● **What needs to be done**: All the data beneath this line is to be reproduced exactly.

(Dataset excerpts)
════════
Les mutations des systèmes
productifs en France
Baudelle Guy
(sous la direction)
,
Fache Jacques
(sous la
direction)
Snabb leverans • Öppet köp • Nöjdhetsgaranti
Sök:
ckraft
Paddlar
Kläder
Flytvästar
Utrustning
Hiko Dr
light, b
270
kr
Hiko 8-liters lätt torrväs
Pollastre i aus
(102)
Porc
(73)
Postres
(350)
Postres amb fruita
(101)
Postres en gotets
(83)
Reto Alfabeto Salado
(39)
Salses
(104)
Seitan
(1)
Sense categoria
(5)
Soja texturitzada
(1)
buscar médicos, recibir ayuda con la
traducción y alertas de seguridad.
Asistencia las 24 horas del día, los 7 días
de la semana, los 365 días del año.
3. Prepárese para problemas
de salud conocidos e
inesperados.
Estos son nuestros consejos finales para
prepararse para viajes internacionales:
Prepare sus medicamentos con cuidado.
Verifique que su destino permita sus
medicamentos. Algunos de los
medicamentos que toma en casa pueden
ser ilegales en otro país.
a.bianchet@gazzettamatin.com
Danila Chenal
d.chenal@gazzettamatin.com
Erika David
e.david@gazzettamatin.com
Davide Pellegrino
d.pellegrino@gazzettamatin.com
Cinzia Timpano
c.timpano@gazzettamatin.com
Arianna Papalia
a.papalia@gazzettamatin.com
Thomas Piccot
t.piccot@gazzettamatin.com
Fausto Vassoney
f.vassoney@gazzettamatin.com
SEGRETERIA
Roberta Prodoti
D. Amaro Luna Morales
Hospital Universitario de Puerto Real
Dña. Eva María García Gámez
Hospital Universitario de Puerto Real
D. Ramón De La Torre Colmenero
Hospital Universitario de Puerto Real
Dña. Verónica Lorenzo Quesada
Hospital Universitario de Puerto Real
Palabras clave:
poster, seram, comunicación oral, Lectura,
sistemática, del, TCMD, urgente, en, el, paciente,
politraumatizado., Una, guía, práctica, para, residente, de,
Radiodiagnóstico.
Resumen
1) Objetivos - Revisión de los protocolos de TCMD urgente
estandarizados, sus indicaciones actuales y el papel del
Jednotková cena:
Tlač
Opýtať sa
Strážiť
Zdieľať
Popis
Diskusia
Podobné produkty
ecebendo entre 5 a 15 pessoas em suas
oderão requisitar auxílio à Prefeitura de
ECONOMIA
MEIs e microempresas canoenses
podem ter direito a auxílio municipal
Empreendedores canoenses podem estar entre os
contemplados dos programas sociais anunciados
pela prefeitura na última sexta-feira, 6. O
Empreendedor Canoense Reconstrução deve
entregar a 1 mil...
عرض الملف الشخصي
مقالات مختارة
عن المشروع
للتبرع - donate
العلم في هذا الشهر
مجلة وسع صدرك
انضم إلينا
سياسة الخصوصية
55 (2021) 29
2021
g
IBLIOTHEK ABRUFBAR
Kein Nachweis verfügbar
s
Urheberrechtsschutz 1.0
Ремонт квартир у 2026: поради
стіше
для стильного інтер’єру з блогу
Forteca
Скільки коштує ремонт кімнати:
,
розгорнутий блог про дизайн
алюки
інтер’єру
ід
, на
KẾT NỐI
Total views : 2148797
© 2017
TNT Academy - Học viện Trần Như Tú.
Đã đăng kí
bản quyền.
════════
● **Your solution**:
Les mutations des systèmes
productifs en France
Baudelle Guy
(sous la direction)
,
Fache Jacques
(sous la
direction)
Snabb leverans • Öppet köp • Nöjdhetsgaranti
Sök:
ckraft
Paddlar
Kläder
Flytvästar
Utrustning
Hiko Dr
light, b
270
kr
Hiko 8-liters lätt torrväs
Pollastre i aus
(102)
Porc
(73)
Postres
(350)
Postres amb fruita
(101)
Postres en gotets
(83)
Reto Alfabeto Salado
(39)
Salses
(104)
Seitan
(1)
Sense categoria
(5)
Soja texturitzada
(1)
buscar médicos, recibir ayuda con la
traducción y alertas de seguridad.
Asistencia las 24 horas del día, los 7 días
de la semana, los 365 días del año.
3. Prepárese para problemas
de salud conocidos e
inesperados.
Estos son nuestros consejos finales para
prepararse para viajes internacionales:
Prepare sus medicamentos con cuidado.
Verifique que su destino permita sus
medicamentos. Algunos de los
medicamentos que toma en casa pueden
ser ilegales en otro país.
a.bianchet@gazzettamatin.com
Danila Chenal
d.chenal@gazzettamatin.com
Erika David
e.david@gazzettamatin.com
Davide Pellegrino
d.pellegrino@gazzettamatin.com
Cinzia Timpano
c.timpano@gazzettamatin.com
Arianna Papalia
a.papalia@gazzettamatin.com
Thomas Piccot
t.piccot@gazzettamatin.com
Fausto Vassoney
f.vassoney@gazzettamatin.com
SEGRETERIA
Roberta Prodoti
D. Amaro Luna Morales
Hospital Universitario de Puerto Real
Dña. Eva María García Gámez
Hospital Universitario de Puerto Real
D. Ramón De La Torre Colmenero
Hospital Universitario de Puerto Real
Dña. Verónica Lorenzo Quesada
Hospital Universitario de Puerto Real
Palabras clave:
poster, seram, comunicación oral, Lectura,
sistemática, del, TCMD, urgente, en, el, paciente,
politraumatizado., Una, guía, práctica, para, residente, de,
Radiodiagnóstico.
Resumen
1) Objetivos - Revisión de los protocolos de TCMD urgente
estandarizados, sus indicaciones actuales y el papel del
Jednotková cena:
Tlač
Opýtať sa
Strážiť
Zdieľať
Popis
Diskusia
Podobné produkty
ecebendo entre 5 a 15 pessoas em suas
oderão requisitar auxílio à Prefeitura de
ECONOMIA
MEIs e microempresas canoenses
podem ter direito a auxílio municipal
Empreendedores canoenses podem estar entre os
contemplados dos programas sociais anunciados
pela prefeitura na última sexta-feira, 6. O
Empreendedor Canoense Reconstrução deve
entregar a 1 mil...
عرض الملف الشخصي
مقالات مختارة
عن المشروع
للتبرع - donate
العلم في هذا الشهر
مجلة وسع صدرك
انضم إلينا
سياسة الخصوصية
55 (2021) 29
2021
g
IBLIOTHEK ABRUFBAR
Kein Nachweis verfügbar
s
Urheberrechtsschutz 1.0
Ремонт квартир у 2026: поради
стіше
для стильного інтер’єру з блогу
Forteca
Скільки коштує ремонт кімнати:
,
розгорнутий блог про дизайн
алюки
інтер’єру
ід
, на
KẾT NỐI
Total views : 2148797
© 2017
TNT Academy - Học viện Trần Như Tú.
Đã đăng kí
bản quyền.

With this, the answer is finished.